Yeah, of course you need to know all the tests. Because you could very well be examined on any of them.
Having said that, it
is a bit of a grind. To handle these, I started from the very bottom, at the
parallelogram. I spent a few days just staring at the parallelogram and convincing myself that the following were true:
- Opp sides parallel
- Opp sides equal
- Opp angles equal
- Diagonals bisect
Notice how I looked for the properties
first. After I knew the properties, I THEN moved onto the tests.
- If two pairs of opp sides parallel, then parallelogram
- If two pairs of opp sides equal, then parallelogram
- If one pair of opp sides are equal and parallel, then parallelogram
- If two pairs of opp angles equal, then parallelogram
- If diagonals bisect, then parallelogram
The point is, if you can convince yourself of the
properties of the quadrilaterals, the tests then fall out of them. And the reason for starting with the parallelogram first is because everything builds
on top of it.
A rectangle is just a parallelogram with the added properties that
- all angles are right angle
- diagonals are equal
and thus, so long as you have a parallelogram, if you can prove that
- either at least one angle is a right angle
- or if the two diagonals are equal
then you have a rectangle.
A rhombus is just a parallelogram with the added properties that
- ALL sides equal
- diagonals bisect at right angles (this is perhaps the hardest one to convince, and the only one I rote learnt)

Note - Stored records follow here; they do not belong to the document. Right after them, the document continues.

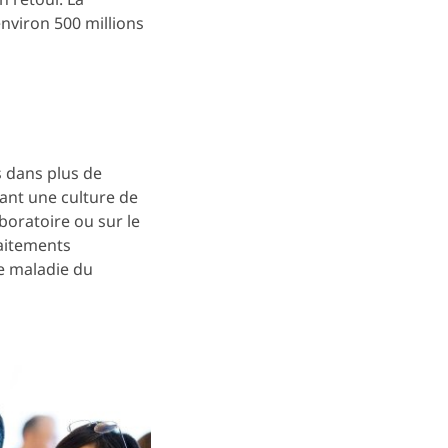
nviron 500 millions
 dans plus de
sant une culture de
boratoire ou sur le
raitements
e maladie du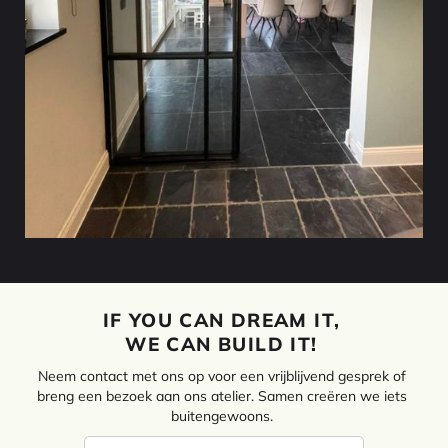
IF YOU CAN DREAM IT,
WE CAN BUILD IT!
Neem contact met ons op voor een vrijblijvend gesprek of
breng een bezoek aan ons atelier. Samen creëren we iets
buitengewoons.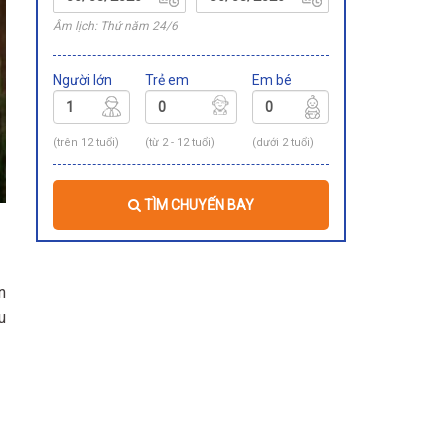
Âm lịch: Thứ năm 24/6
Người lớn
Trẻ em
Em bé
(trên 12 tuổi)
(từ 2 - 12 tuổi)
(dưới 2 tuổi)
TÌM CHUYẾN BAY
n
u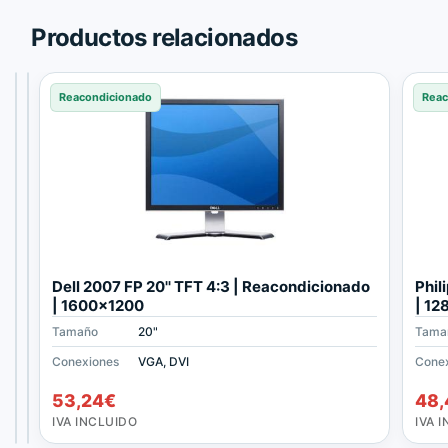
Shops.
Productos relacionados
Reacondicionado
Reacondicionado
Reacondicionado
Reac
S
S
Dell 2007 FP 20'' TFT 4:3 | Reacondicionado
Phil
a
a
| 1600x1200
| 1
m
m
Tamaño
Tamaño
Tamaño
20"
17"
20"
Tama
s
s
u
u
Conexiones
Conexiones
Conexiones
VGA, DVI
VGA
VGA, DVI
Cone
n
n
47,19
35,09
€
€
53,24
€
48,
g
g
IVA
IVA
S
7
INCLUIDO
INCLUIDO
IVA INCLUIDO
IVA 
y
1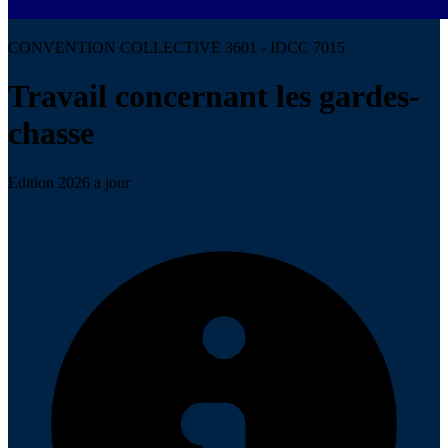
CONVENTION COLLECTIVE 3601 - IDCC 7015
Travail concernant les gardes-
chasse
Edition 2026 a jour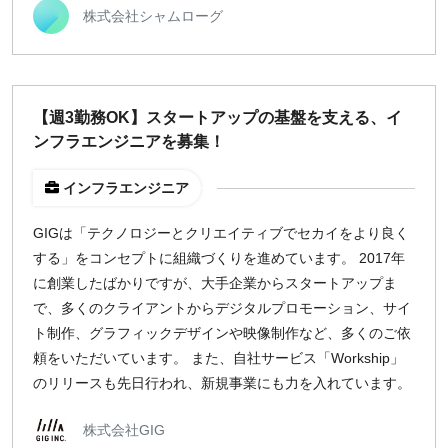
株式会社シャムローグ
【週3勤務OK】スタートアップの基盤を支える、イ
ンフラエンジニアを募集！
インフラエンジニア
GIGは「テクノロジーとクリエイティブでセカイをより良く
する」をコンセプトに組織づくりを進めています。 2017年
に創業したばかりですが、大手企業からスタートアップま
で、多くのクライアントからデジタルプロモーション、サイ
ト制作、グラフィックデザインや映像制作など、多くのご依
頼をいただいています。 また、自社サービス「Workship」
のリリースも先日行われ、新規事業にも力を入れています。
株式会社GIG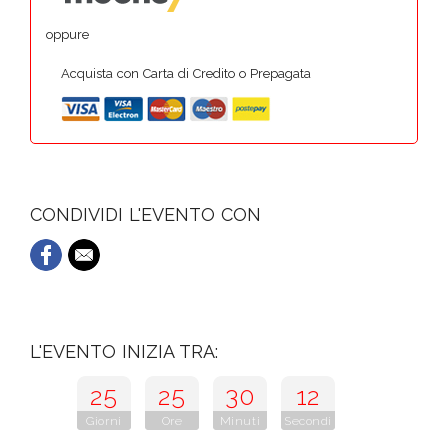
oppure
Acquista con Carta di Credito o Prepagata
CONDIVIDI L'EVENTO CON
L'EVENTO INIZIA TRA:
25
25
30
11
Giorni
Ore
Minuti
Secondi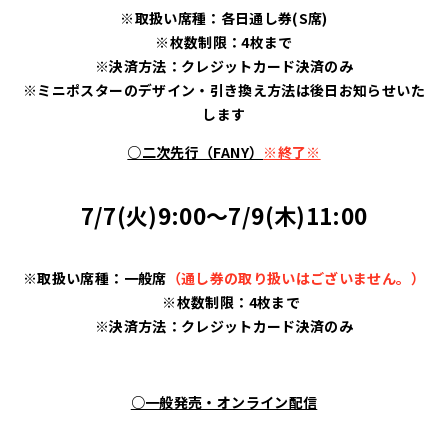
※取扱い席種：各日通し券(S席)
※枚数制限：4枚まで
※決済方法：クレジットカード決済のみ
※ミニポスターのデザイン・引き換え方法は後日お知らせいた
します
○二次先行（FANY）
※終了※
7/7(火)9:00～7/9(木)11:00
※取扱い席種：一般席
（通し券の取り扱いはございません。）
※枚数制限：4枚まで
※決済方法：クレジットカード決済のみ
○一般発売・オンライン配信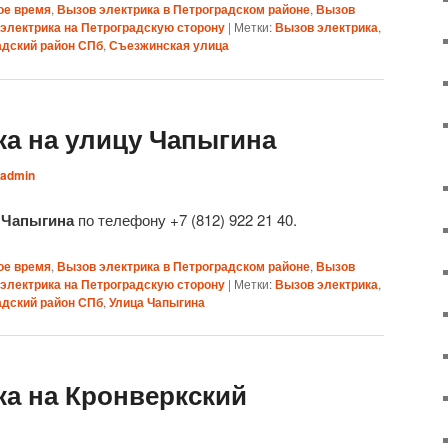
ое время
,
Вызов электрика в Петроградском районе
,
Вызов
электрика на Петроградскую сторону
|
Метки:
Вызов электрика
,
адский район СПб
,
Съезжинская улица
ка на улицу Чапыгина
admin
 Чапыгина
по телефону +7 (812) 922 21 40.
ое время
,
Вызов электрика в Петроградском районе
,
Вызов
электрика на Петроградскую сторону
|
Метки:
Вызов электрика
,
адский район СПб
,
Улица Чапыгина
ка на Кронверкский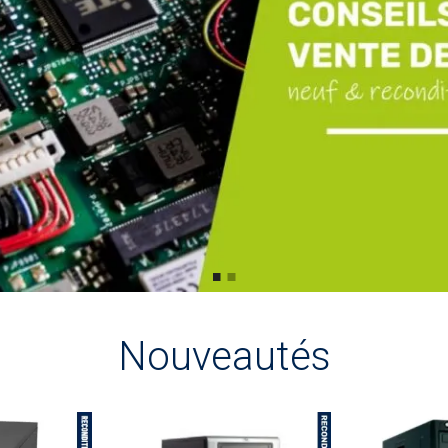
Nouveautés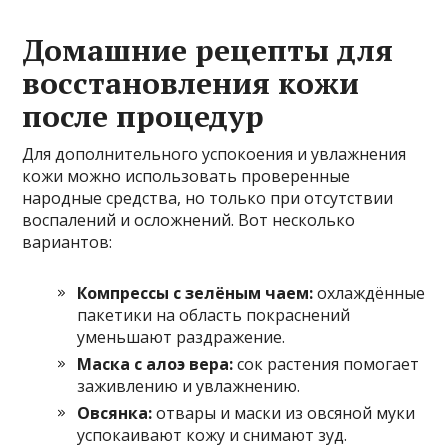
Домашние рецепты для
восстановления кожи
после процедур
Для дополнительного успокоения и увлажнения
кожи можно использовать проверенные
народные средства, но только при отсутствии
воспалений и осложнений. Вот несколько
вариантов:
Компрессы с зелёным чаем:
охлаждённые
пакетики на область покраснений
уменьшают раздражение.
Маска с алоэ вера:
сок растения помогает
заживлению и увлажнению.
Овсянка:
отвары и маски из овсяной муки
успокаивают кожу и снимают зуд.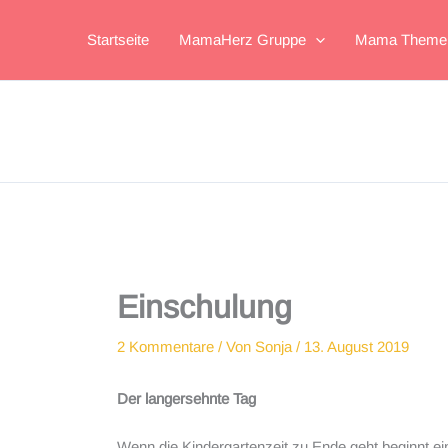
Zum
Inhalt
Startseite
MamaHerz Gruppe
Mama Theme
springen
Einschulung
2 Kommentare
/ Von
Sonja
/
13. August 2019
Der langersehnte Tag
Wenn die Kindergartenzeit zu Ende geht beginnt ei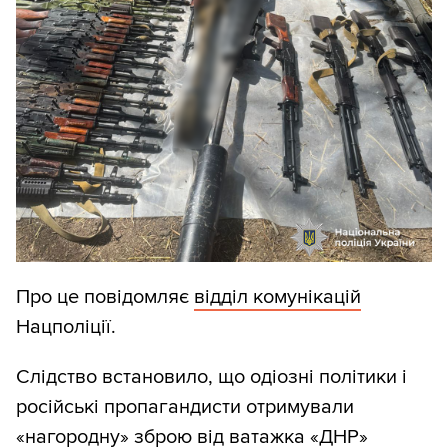
Про це повідомляє
відділ комунікацій
Нацполіції.
Слідство встановило, що одіозні політики і
російські пропагандисти отримували
«нагородну» зброю від ватажка «ДНР»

and thus, so long as you have a parallelogram, if you can prove that
- either the diagonals meet at right angles
- or a pair of adjacent sides are equal
then you have a rhombus.
On top of that, the rectangle and rhombus are special in that they can be proven to exist without first checking for a parallelogram. But I find that you never need these.
If you prove that three angles are right angles, you have a rectangle.
If you prove that all four sides equal, you have a rhombus.
Finally, a square is just when you have a rectangle that's also a rhombus. Or a rhombus that's also a rectangle.